Chimera is a British science-fiction horror drama made by Zenith Productions and Anglia Films for ITV in 1991. It is based on the 1982 novel of the same name about genetic engineering by Stephen Gallagher. Gallagher had previously adapted the novel as a 90 minute dramatised audio drama for BBC Radio 4 in 1985. The theme music of the TV mini-series was "Roisin Dubh" by Nigel Hess and Chameleon.

Although set in rural Cumbria, filming took place in North Yorkshire with the village of Kettlewell providing the outdoor scenes. The setting for The Jenner Clinic was the nearby Malham Tarn Field Studies Centre, a Grade II listed Georgian country house owned by the National Trust. Studio filming took place at Shepperton Studios in Surrey.

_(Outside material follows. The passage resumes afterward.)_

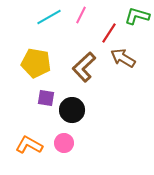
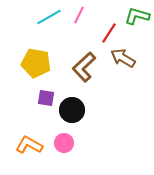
pink line: moved 2 px left
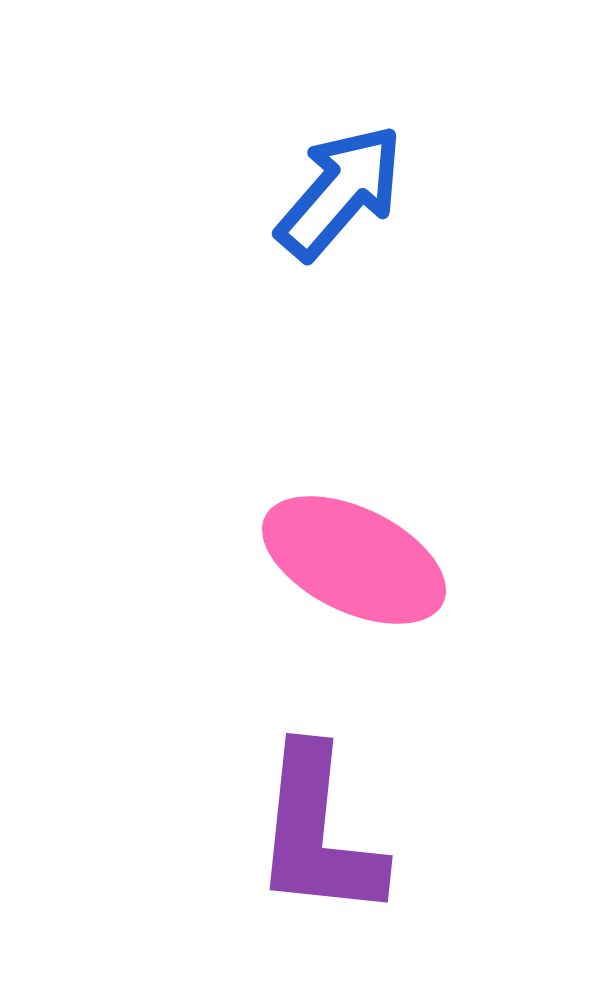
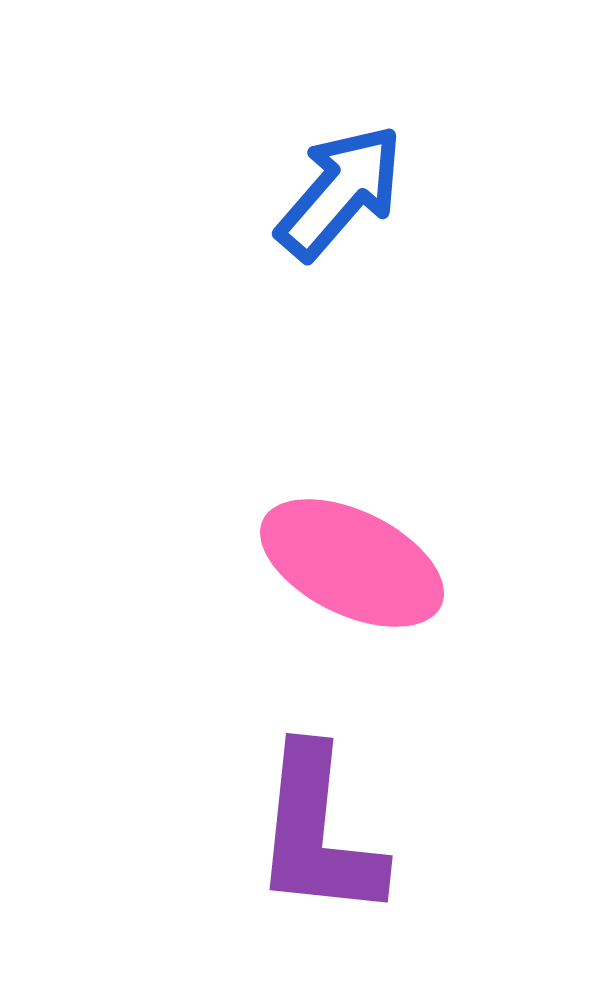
pink ellipse: moved 2 px left, 3 px down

The series was later re-edited for release in the United States, and retitled Monkey Boy.

Plot
The story focuses upon Chad, a young half-boy, half-chimp, developed by scientists as part of a top secret government operation. However, Chad becomes aggressive, strong and uncontrollable, with the inability to communicate on a human level, escaping from the lab, brutally killing several nurses and scientists in the process. The hunt is on to find and capture Chad before the public encounters this strange and dangerous creation. During Chad's escape, he wrestles with his natural child tendencies after befriending some local children and trying to control his wild primal inner instincts.

Cast
John Lynch as Peter Carson
Christine Kavanagh as Alison Wells
Kenneth Cranham as Hennessey
Peter Armitage as Sgt. Crichton
Emer Gillespie as Nurse Tracy Pickford
Sarah Winman as Julia
George Costigan as Schaffer
Pip Torrens as Windeler
David Calder as Dr. Jenner
Douglas Mann as Chad
Paul O'Grady as Social Worker
Sebastian Shaw as Dr Liawski
David Neilson Mr Desmond Gaskell.
Liza Tarbuck Women on National Express coach.
Maggie Lane Hotel Landlady
Dhirendra Cottrell
Gary Mavers Forester
Richard Durden Minister
Pippa Haywood Diane Rhomer
Vivien Parry Rental manager
Douglas Mann Chad Chimera

Release
The series originally aired in Britain on ITV in July 1991. In the United States, it aired on A&E Television Networks.

A heavily edited version of the series was released on VHS, with the title Monkey Boy, by Prism Entertainment.

The complete series was released on DVD in the United Kingdom by Revelation Films Ltd in July 2010.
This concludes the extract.